Chiral field-matter structures in optics and microwaves
E O Kamenetskii
Ben Gurion University of the Negev, Israel
: J Electr Eng Electron Technol
In media with a chiral structure (chiral media), optical activity is a result of the coupling between electric and magnetic polarizations. Chiral metamaterials can dramatically enhance the electric-magnetic coupling through specially arranged metallic structures. Use of metamaterial structures with 3D and 2D chirality allows effective controlling the polarization states of light. Chirality is fundamental to many chemical, biological, and physical processes. Despite the importance of chiral molecules, the experimental determination of enantiometric excess-the fraction of left-versus right-handed molecules-within a mixture of chiral molecules remains a tremendous challenge.

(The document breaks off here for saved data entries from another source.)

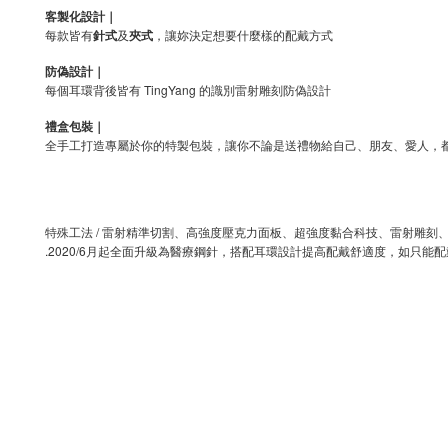
客製化設計｜
每款皆有
針式
及
夾式
，讓妳決定想要什麼樣的配戴方式
防偽設計｜
每個耳環背後皆有 TingYang 的識別雷射雕刻防偽設計
禮盒包裝｜
全手工打造專屬於你的特製包裝，讓你不論是送禮物給自己、朋友、愛人，
特殊工法 / 雷射精準切割、高強度壓克力面板、超強度黏合科技、雷射雕
.2020/6
月起全面升級為醫療鋼針，搭配耳環設計提高配戴舒適度，如只能配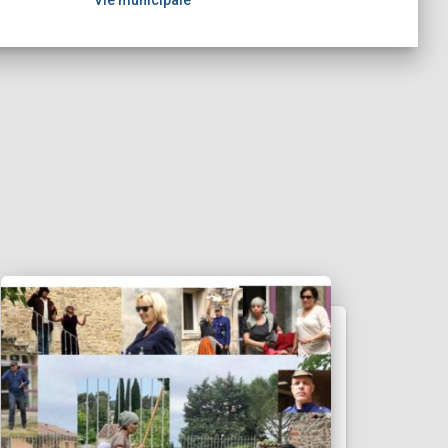
Vie municipale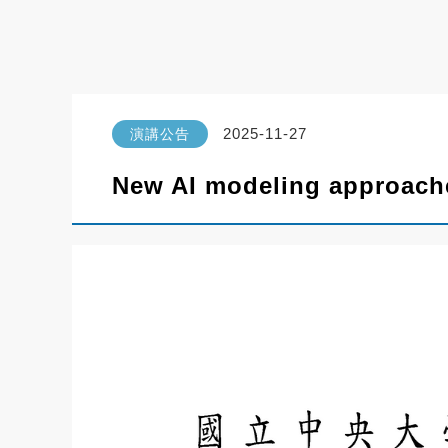
2025-11-27
演講公告
New AI modeling approache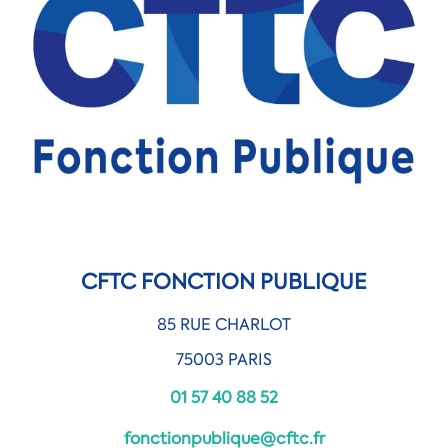
CFTC FONCTION PUBLIQUE
85 RUE CHARLOT
75003 PARIS
01 57 40 88 52
fonctionpublique@cftc.fr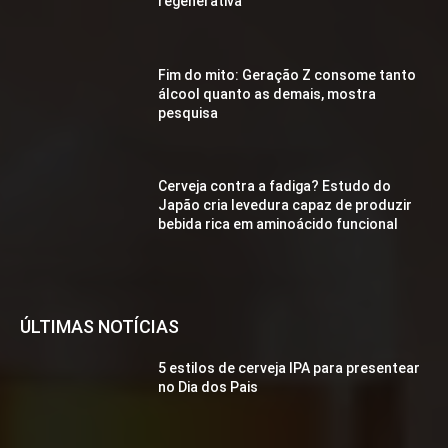
regenerativa
Fim do mito: Geração Z consome tanto
álcool quanto as demais, mostra
pesquisa
Cerveja contra a fadiga? Estudo do
Japão cria levedura capaz de produzir
bebida rica em aminoácido funcional
ÚLTIMAS NOTÍCIAS
5 estilos de cerveja IPA para presentear
no Dia dos Pais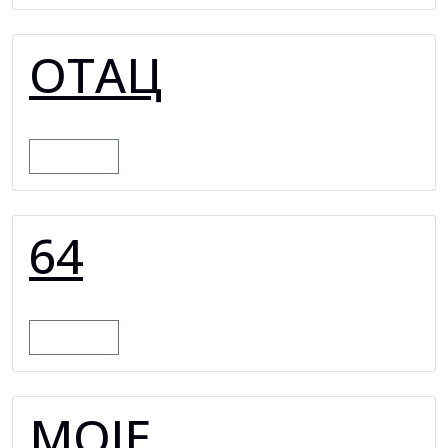
ОТАЦ
MORE
64
MORE
МОЈЕ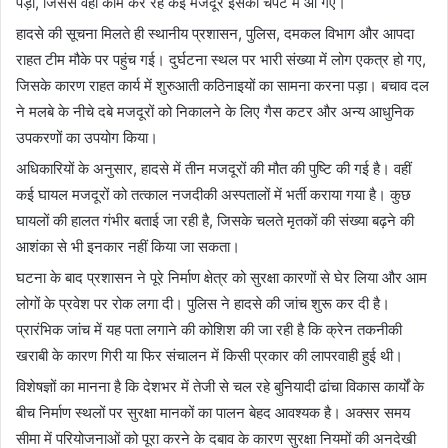
पड़ा, जिससे वहां काम कर रहे कई मजदूर इसकी चपेट में आ गए।
हादसे की सूचना मिलते ही स्थानीय प्रशासन, पुलिस, दमकल विभाग और आपदा
राहत टीम मौके पर पहुंच गई। दुर्घटना स्थल पर भारी संख्या में लोग एकत्र हो गए,
जिसके कारण राहत कार्य में शुरुआती कठिनाइयों का सामना करना पड़ा। बचाव दल
ने मलबे के नीचे दबे मजदूरों को निकालने के लिए गैस कटर और अन्य आधुनिक
उपकरणों का उपयोग किया।
अधिकारियों के अनुसार, हादसे में तीन मजदूरों की मौत की पुष्टि की गई है। वहीं
कई घायल मजदूरों को तत्काल नजदीकी अस्पतालों में भर्ती कराया गया है। कुछ
घायलों की हालत गंभीर बताई जा रही है, जिसके चलते मृतकों की संख्या बढ़ने की
आशंका से भी इनकार नहीं किया जा सकता।
घटना के बाद प्रशासन ने पूरे निर्माण क्षेत्र को सुरक्षा कारणों से घेर लिया और आम
लोगों के प्रवेश पर रोक लगा दी। पुलिस ने हादसे की जांच शुरू कर दी है।
प्रारंभिक जांच में यह पता लगाने की कोशिश की जा रही है कि क्रेन तकनीकी
खराबी के कारण गिरी या फिर संचालन में किसी प्रकार की लापरवाही हुई थी।
विशेषज्ञों का मानना है कि देशभर में तेजी से चल रहे बुनियादी ढांचा विकास कार्यों के
बीच निर्माण स्थलों पर सुरक्षा मानकों का पालन बेहद आवश्यक है। अक्सर समय
सीमा में परियोजनाओं को पूरा करने के दबाव के कारण सुरक्षा नियमों की अनदेखी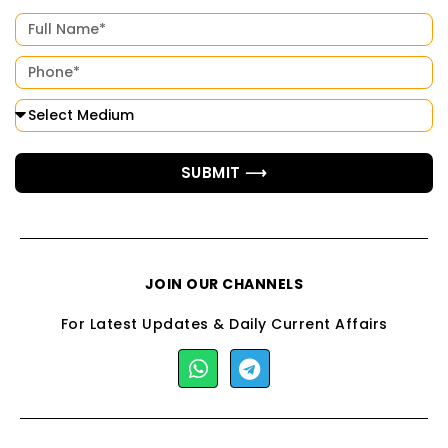
SUBMIT ⟶
JOIN OUR CHANNELS
For Latest Updates & Daily Current Affairs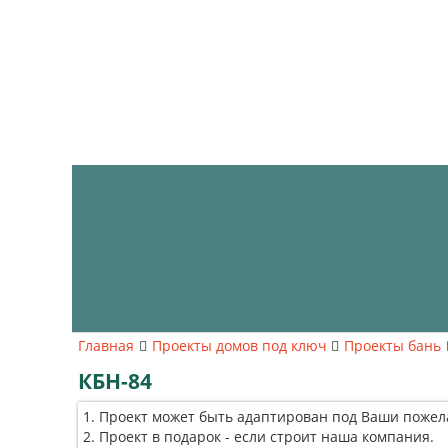
Главная
Проекты домов под ключ
Проекты бань
КБН-84
Проект может быть адаптирован под Ваши пожел
Проект в подарок - если строит наша компания.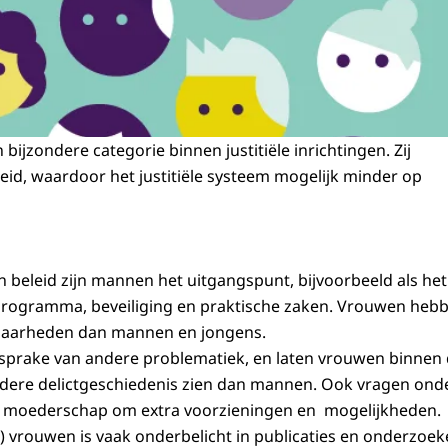
jzondere categorie binnen justitiële inrichtingen. Zij
d, waardoor het justitiële systeem mogelijk minder op
n beleid zijn mannen het uitgangspunt, bijvoorbeeld als he
rogramma, beveiliging en praktische zaken. Vrouwen heb
baarheden dan mannen en jongens.
 sprake van andere problematiek, en laten vrouwen binnen d
dere delictgeschiedenis zien dan mannen. Ook vragen on
 moederschap om extra voorzieningen en mogelijkheden.
e) vrouwen is vaak onderbelicht in publicaties en onderzoe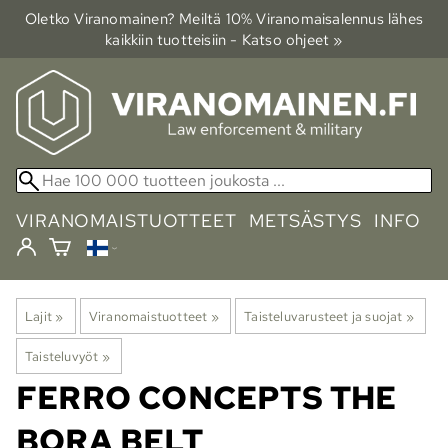
Oletko Viranomainen? Meiltä 10% Viranomais­alennus lähes
kaikkiin tuotteisiin - Katso ohjeet »
VIRANOMAISTUOTTEET
METSÄSTYS
INFO
Lajit
‪»
Viranomaistuotteet
‪»
Taisteluvarusteet ja suojat
‪»
Taisteluvyöt
‪»
FERRO CONCEPTS
THE
BORA BELT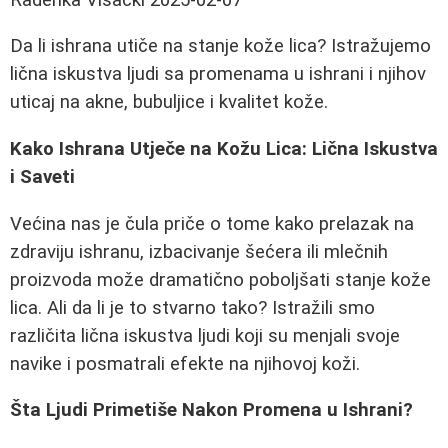
Da li ishrana utiče na stanje kože lica? Istražujemo
lična iskustva ljudi sa promenama u ishrani i njihov
uticaj na akne, bubuljice i kvalitet kože.
Kako Ishrana Utječe na Kožu Lica: Lična Iskustva
i Saveti
Većina nas je čula priče o tome kako prelazak na
zdraviju ishranu, izbacivanje šećera ili mlečnih
proizvoda može dramatično poboljšati stanje kože
lica. Ali da li je to stvarno tako? Istražili smo
različita lična iskustva ljudi koji su menjali svoje
navike i posmatrali efekte na njihovoj koži.
Šta Ljudi Primetiše Nakon Promena u Ishrani?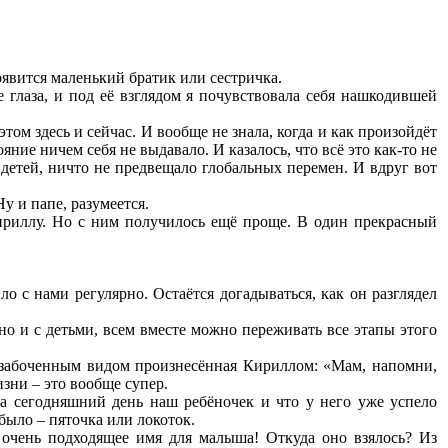
появится маленький братик или сестричка.
 глаза, и под её взглядом я почувствовала себя нашкодившей
том здесь и сейчас. И вообще не знала, когда и как произойдёт
яние ничем себя не выдавало. И казалось, что всё это как-то не
 детей, ничто не предвещало глобальных перемен. И вдруг вот
Ну и папе, разумеется.
Кириллу. Но с ним получилось ещё проще. В один прекрасный
 с нами регулярно. Остаётся догадываться, как он разглядел
но и с детьми, всем вместе можно переживать все этапы этого
 озабоченным видом произнесённая Кириллом: «Мам, напомни,
зни – это вообще супер.
на сегодняшний день наш ребёночек и что у него уже успело
 было – пяточка или локоток.
, очень подходящее имя для малыша! Откуда оно взялось? Из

Probing material chirality by EM waves, in optics and microwaves, is an important subject. We consider different aspects of the EM field structures (and sources for these fields) for chirality characterization: circular dichroism, optical chirality, superchiral fields, twisted photons, pseudoscalar fields and sources. Realization of twisted evanescent fields for probing chirality in optics and microwaves is a significant problem. In optics, the field chirality on the subwavelength scales can be obtained based on special-form plasmonic structures. Recently, it was shown that with use of small magnonic, one can observe near-field chirality in microwaves. Newly developed capabilities in microwave sensing using magnetoelectric probing fields originated from multiresonance magnetic-dipolar-mode oscillations in quasi-2D yttrium-irongarnet disks provide potential for unprecedented measurements of chemical and biological objects.